Compartí un posteo de las redes sociales en un grupo de Whatsapp de amigas. Una me dijo “escribí ya algo sobre el terrorismo de la imagen”. Le dije que no sabía si era la persona más adecuada para hablar de eso.
Cuando tenía 20 años me hice un peeling en el centro donde hacía pilates. En un mismo lugar podías fortalecer el culo y también tirarte un poquito de ácido en la cara para sacar esos puntitos negros que tanto molestaban. Me empezó a picar. Le pedí que me sacaran eso cuánto antes. Al día siguiente tenía la piel en carne viva.
Unos años más tarde me volví a hacer ese tratamiento pero en lugares más serios, con profesionales que sabían lo que hacían.
Veo que en ese universo paralelo que es Twitter, muchas feministas dividen sus posturas y se preguntan si la discusión pasa por los mandatos de belleza o por si la necesidad de que perseguir esos estándares que se nos plantean no se de en una zona de riesgo.
Sí a todo. Discutamos todo. Las cirugías estéticas son quizás la punta de un iceberg que solapa todo aquello que hacemos para vernos más lindas, o sentirnos mejor: consumir toneladas de ropa, hacer dietas restrictivas, el alisado, Slim, Figurella, los corpiños con aro (!!), los tacos aguja, el semipermanente de uñas, el lifting de pestañas, los maquillajes, el laminado y perfilado de cejas, las cremas de toda clase y color para párpados, cuello, manos, rostro, el serum, la antiarrugas, las tinturas, la cama solar, los tratamientos anticelulíticos, y la lista sigue y sigue. Todo un andamiaje al servicio de la belleza, o de una determinada belleza.
Me aburre hablar del capitalismo y la industria estética, y cómo todo eso evidentemente lo refuerza y lo sostiene, ya lo sabemos y no vamos a transformarlo con acciones individuales y aisladas. Eso es no ir a Mc Donalds para combatir el imperialismo. Sin embargo, un aspecto que sí me resulta interesante pensar es cómo el acceso a esos productos que nos vuelven más atractivas para nosotras mismas y para los demás, también contiene un componente de clase que determina y establece la calidad de lo que usamos, lo que nos metemos o nos hacemos en el cuerpo. El caso quizás más transparente de eso es observar cómo la salud de las personas trans se ve deteriorada por tener que someterse a tratamientos y cirugías peligrosas. Ahí apareció el Estado, que desde el 2012 debe garantizar el acceso a intervenciones quirúrgicas y tratamientos hormonales para reafirmar el género en el que se reconozcan.
Lotocki tiene que ir preso, o eso lo dirá la justicia, pero creo que podemos animarnos a mirar un poco más allá y cuestionar el entramado que sostiene a esos personajes.

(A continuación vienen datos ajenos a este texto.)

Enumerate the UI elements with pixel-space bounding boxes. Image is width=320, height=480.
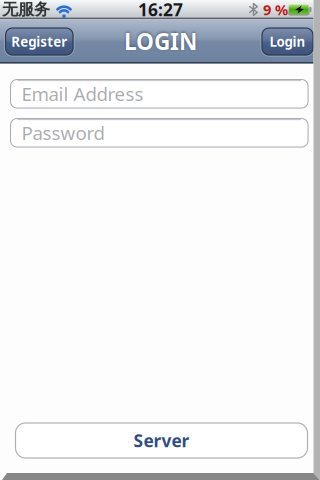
staticText: Email Address — [22, 81, 144, 106]
staticText: 16:27 — [138, 0, 183, 21]
staticText: Register — [11, 32, 67, 51]
button[interactable]: Server — [16, 423, 308, 458]
button[interactable]: Login — [262, 28, 313, 55]
staticText: LOGIN — [124, 26, 197, 57]
button[interactable]: Register — [6, 28, 73, 55]
staticText: 9 % — [263, 0, 288, 20]
staticText: Server — [134, 429, 190, 452]
staticText: Password — [22, 120, 105, 145]
staticText: 无服务 — [2, 0, 50, 20]
button[interactable]: Password — [11, 119, 308, 147]
button[interactable]: Email Address — [11, 80, 308, 108]
staticText: Login — [270, 32, 306, 51]
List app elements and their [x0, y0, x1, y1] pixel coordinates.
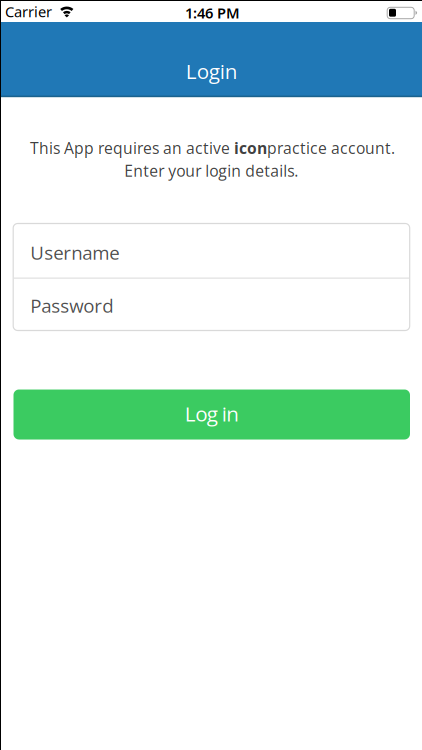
staticText: Log in — [185, 400, 239, 428]
staticText: Carrier — [5, 2, 52, 21]
staticText: This App requires an active iconpractice… — [30, 137, 395, 158]
staticText: Login — [186, 57, 238, 85]
staticText: 1:46 PM — [185, 3, 240, 23]
staticText: Username — [30, 240, 119, 265]
staticText: Enter your login details. — [124, 160, 298, 181]
staticText: Password — [30, 293, 113, 318]
button[interactable]: Log in — [14, 390, 410, 440]
button[interactable]: Username — [13, 224, 391, 277]
button[interactable]: Password — [13, 224, 391, 276]
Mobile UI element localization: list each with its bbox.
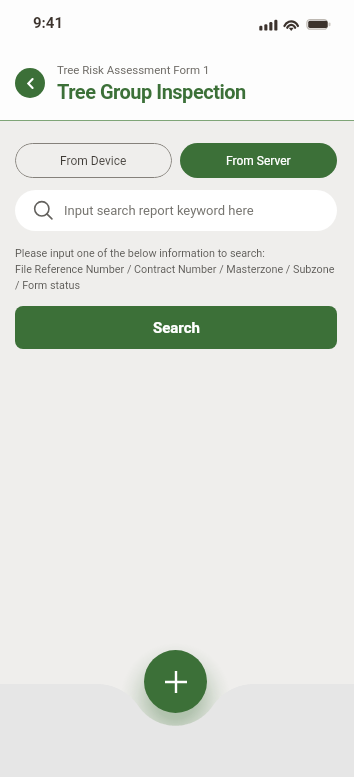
staticText: From Device [60, 154, 127, 168]
staticText: Search [153, 319, 200, 337]
button[interactable]: Input search report keyword here [15, 190, 337, 231]
button[interactable]: Search [15, 306, 337, 349]
button[interactable]: From Device [15, 143, 172, 178]
staticText: Input search report keyword here [64, 203, 254, 218]
staticText: Tree Group Inspection [57, 80, 246, 103]
button[interactable]: From Server [180, 143, 337, 178]
staticText: Tree Risk Assessment Form 1 [57, 63, 210, 76]
button[interactable]: Back [15, 68, 45, 98]
staticText: Please input one of the below informatio… [15, 247, 335, 291]
button[interactable]: Add new form [144, 650, 207, 713]
staticText: 9:41 [33, 14, 64, 32]
staticText: From Server [226, 154, 291, 168]
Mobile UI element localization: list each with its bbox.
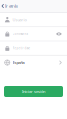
button[interactable]: Iniciar sesión	[4, 86, 63, 97]
staticText: España	[12, 60, 24, 65]
staticText: Ir atrás	[5, 3, 18, 9]
button[interactable]: España	[0, 56, 67, 69]
button[interactable]: Ir atrás	[0, 0, 22, 12]
staticText: Usuario	[12, 17, 26, 22]
staticText: Repetir clave	[12, 46, 30, 50]
staticText: Contraseña	[12, 32, 28, 36]
staticText: Iniciar sesión	[22, 89, 45, 94]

Ahí aparecen sin dudas los medios, y la necesidad imperiosa de que comprendan la caja de resonancia que constituyen y el poder infinito que tienen de ayudar a alivianarnos un poquito la existencia. También la industria de la moda y sus publicidades con pieles de porcelana y cuerpos de Barbies rosadas.
Que en esta discusión pese también el testimonio que nos dejó Silvina Luna cuando en uno de los videos que publicó en su cuenta, afirmaba que había ciertos mensajes dañinos que “a una chica adolescente pueden matarla”. Quizás hablaba de ella misma, y de tantas otras que nos vemos envueltas en esta carrera desigual con el tiempo, como planteó Julia Mengolini. Necesitamos reforzar nuestro derecho al autocuidado, y necesitamos también más información para tener herramientas que nos permitan identificar el momento en que un deseo se convierte en un mandato, hasta dónde elegimos o padecemos alcanzar esos modelos. Que nos vuelva a mover el deseo.